[Page-level text extractions]

• • • • • • •

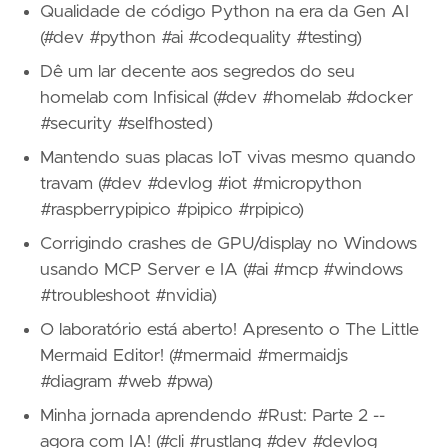
Qualidade de código Python na era da Gen AI
(#dev #python #ai #codequality #testing)
Dê um lar decente aos segredos do seu
homelab com Infisical (#dev #homelab #docker
#security #selfhosted)
Mantendo suas placas IoT vivas mesmo quando
travam (#dev #devlog #iot #micropython
#raspberrypipico #pipico #rpipico)
Corrigindo crashes de GPU/display no Windows
usando MCP Server e IA (#ai #mcp #windows
#troubleshoot #nvidia)
O laboratório está aberto! Apresento o The Little
Mermaid Editor! (#mermaid #mermaidjs
#diagram #web #pwa)
Minha jornada aprendendo #Rust: Parte 2 --
agora com IA! (#cli #rustlang #dev #devlog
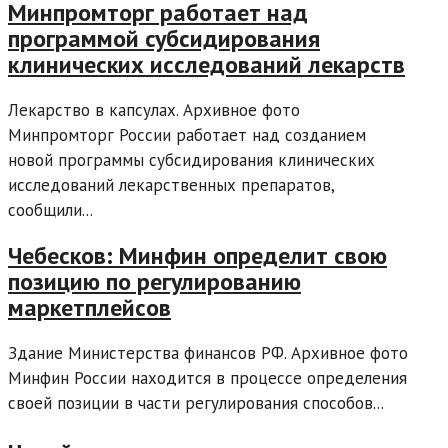
Минпромторг работает над
программой субсидирования
клинических исследований лекарств
Лекарство в капсулах. Архивное фото
Минпромторг России работает над созданием
новой программы субсидирования клинических
исследований лекарственных препаратов,
сообщили...
Чебесков: Минфин определит свою
позицию по регулированию
маркетплейсов
Здание Министерства финансов РФ. Архивное фото
Минфин России находится в процессе определения
своей позиции в части регулирования способов...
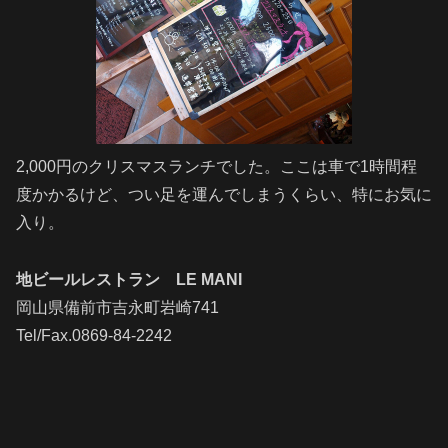
2,000円のクリスマスランチでした。ここは車で1時間程
度かかるけど、つい足を運んでしまうくらい、特にお気に
入り。
地ビールレストラン LE MANI
岡山県備前市吉永町岩崎741
Tel/Fax.0869-84-2242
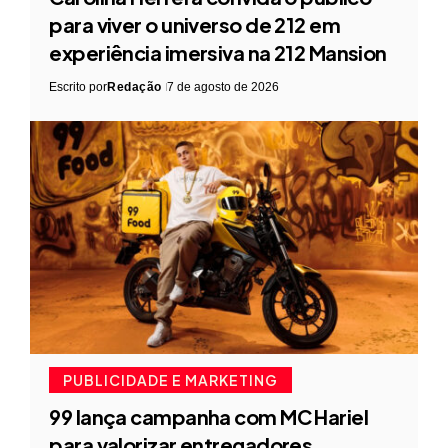
para viver o universo de 212 em
experiência imersiva na 212 Mansion
Escrito por
Redação
7 de agosto de 2026
PUBLICIDADE E MARKETING
99 lança campanha com MC Hariel
para valorizar entregadores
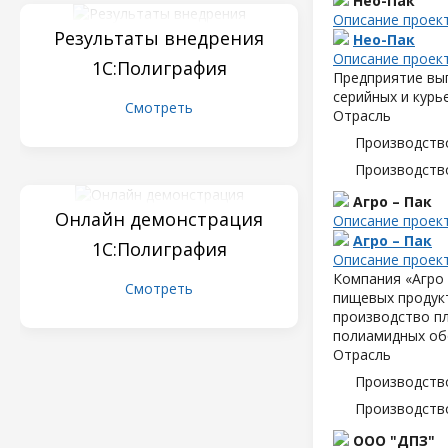
Нео-Пак
Описание проек
Результаты внедрения
Нео-Пак
Описание проек
1С:Полиграфия
Предприятие вып
серийных и курь
Смотреть
Отрасль
Производств
Производств
Агро – Пак
Онлайн демонстрация
Описание проек
Агро – Пак
1С:Полиграфия
Описание проек
Компания «Агро 
Смотреть
пищевых продук
производство пл
полиамидных об
Отрасль
Производств
Производств
ООО "ДПЗ"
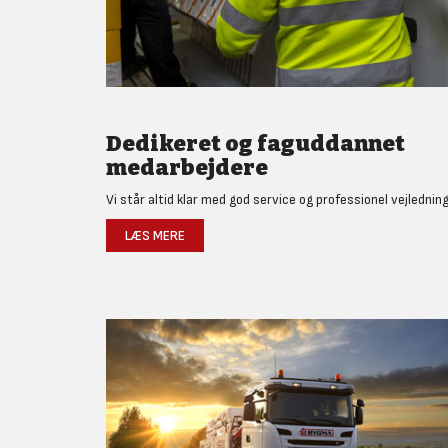
Dedikeret og faguddannet
medarbejdere
Vi står altid klar med god service og professionel vejledning
LÆS MERE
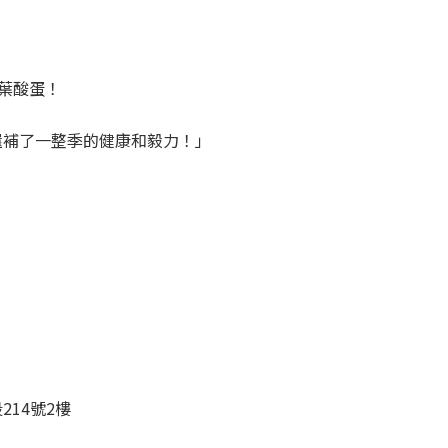
 葉酸蛋！
還補了一整季的健康和毅力！」
14號2樓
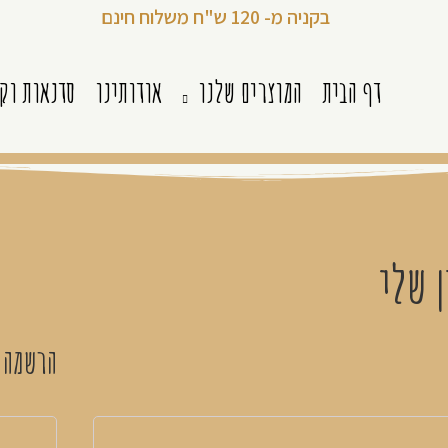
בקניה מ- 120 ש"ח משלוח חינם
דף הבית
המוצרים שלנו
אודותינו
סדנאות וק
 שלי
הרשמה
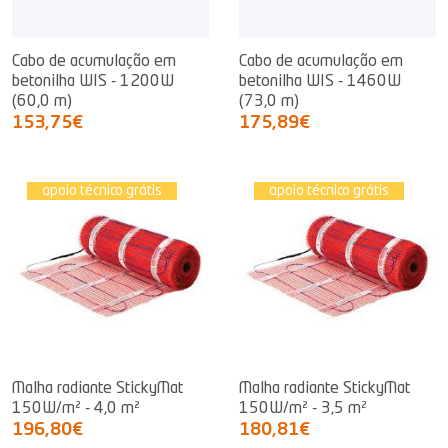
Cabo de acumulação em
Cabo de acumulação em
betonilha WIS - 1200W
betonilha WIS - 1460W
(60,0 m)
(73,0 m)
153,75€
175,89€
apoio técnico grátis
apoio técnico grátis
Malha radiante StickyMat
Malha radiante StickyMat
150W/m² - 4,0 m²
150W/m² - 3,5 m²
196,80€
180,81€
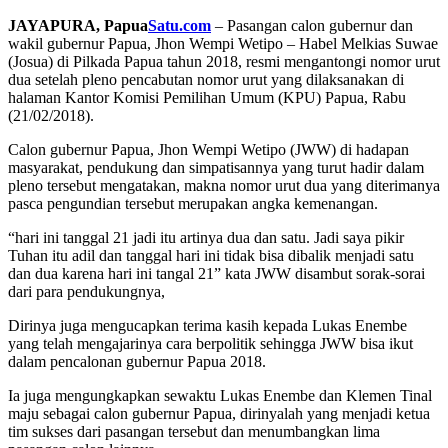
JAYAPURA, Papua
Satu.com
– Pasangan calon gubernur dan
wakil gubernur Papua, Jhon Wempi Wetipo – Habel Melkias Suwae
(Josua) di Pilkada Papua tahun 2018, resmi mengantongi nomor urut
dua setelah pleno pencabutan nomor urut yang dilaksanakan di
halaman Kantor Komisi Pemilihan Umum (KPU) Papua, Rabu
(21/02/2018).
Calon gubernur Papua, Jhon Wempi Wetipo (JWW) di hadapan
masyarakat, pendukung dan simpatisannya yang turut hadir dalam
pleno tersebut mengatakan, makna nomor urut dua yang diterimanya
pasca pengundian tersebut merupakan angka kemenangan.
“hari ini tanggal 21 jadi itu artinya dua dan satu. Jadi saya pikir
Tuhan itu adil dan tanggal hari ini tidak bisa dibalik menjadi satu
dan dua karena hari ini tangal 21” kata JWW disambut sorak-sorai
dari para pendukungnya,
Dirinya juga mengucapkan terima kasih kepada Lukas Enembe
yang telah mengajarinya cara berpolitik sehingga JWW bisa ikut
dalam pencalonan gubernur Papua 2018.
Ia juga mengungkapkan sewaktu Lukas Enembe dan Klemen Tinal
maju sebagai calon gubernur Papua, dirinyalah yang menjadi ketua
tim sukses dari pasangan tersebut dan menumbangkan lima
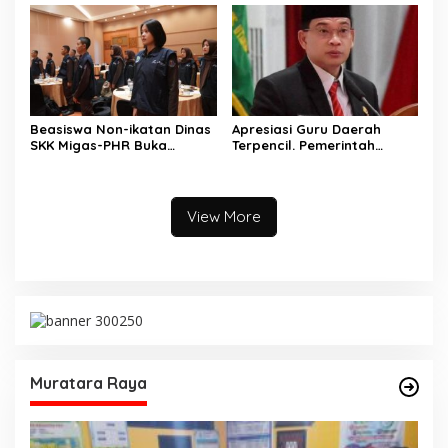
Berkualitas dan berakhlak
Perdata
Beasiswa Non-ikatan Dinas
Apresiasi Guru Daerah
SKK Migas-PHR Buka
Terpencil. Pemerintah
Harapan Generasi Muda
Kabupaten Musi Rawas
PALI
Utara memberi Insentif
Tambahan
View More
Muratara Raya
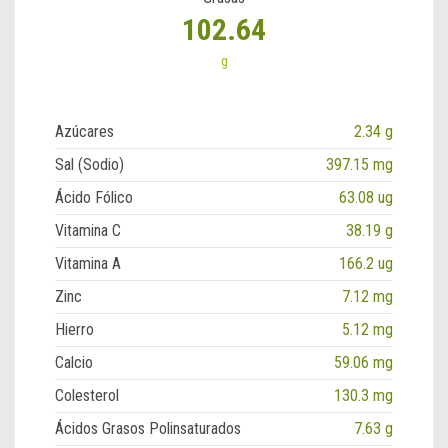
102.64
g
Azúcares
2.34 g
Sal (Sodio)
397.15 mg
Ácido Fólico
63.08 ug
Vitamina C
38.19 g
Vitamina A
166.2 ug
Zinc
7.12 mg
Hierro
5.12 mg
Calcio
59.06 mg
Colesterol
130.3 mg
Ácidos Grasos Polinsaturados
7.63 g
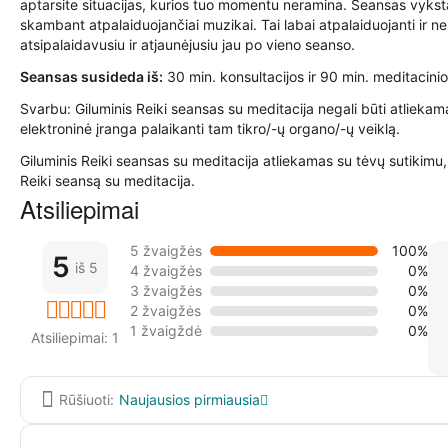
aptarsite situacijas, kurios tuo momentu neramina. Seansas vyksta
skambant atpalaiduojančiai muzikai. Tai labai atpalaiduojanti ir nei
atsipalaidavusiu ir atjaunėjusiu jau po vieno seanso.
Seansas susideda iš:
30 min. konsultacijos ir 90 min. meditacini
Svarbu: Giluminis Reiki seansas su meditacija negali būti atliekama
elektroninė įranga palaikanti tam tikro/-ų organo/-ų veiklą.
Giluminis Reiki seansas su meditacija atliekamas su tėvų sutikimu, 
Reiki seansą su meditacija.
Atsiliepimai
5 žvaigžės
100%
5
iš 5
4 žvaigžės
0%
3 žvaigžės
0%
2 žvaigžės
0%
1 žvaigždė
0%
Atsiliepimai: 1
Rūšiuoti:
Naujausios pirmiausia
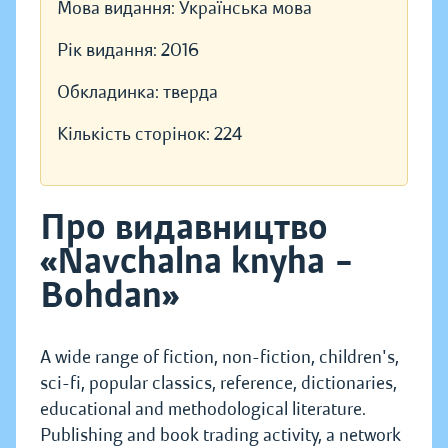
Мова видання:
Українська мова
Рік видання:
2016
Обкладинка:
тверда
Кількість сторінок:
224
Про видавництво
«Navchalna knyha –
Bohdan»
A wide range of fiction, non-fiction, children's,
sci-fi, popular classics, reference, dictionaries,
educational and methodological literature.
Publishing and book trading activity, a network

• • • • • • •

● **Exercise directions**:
Check the data line by line and report how many lines contain "исследований" as a word or string, giving nothing besides the number.

● **Reply to the task**:
2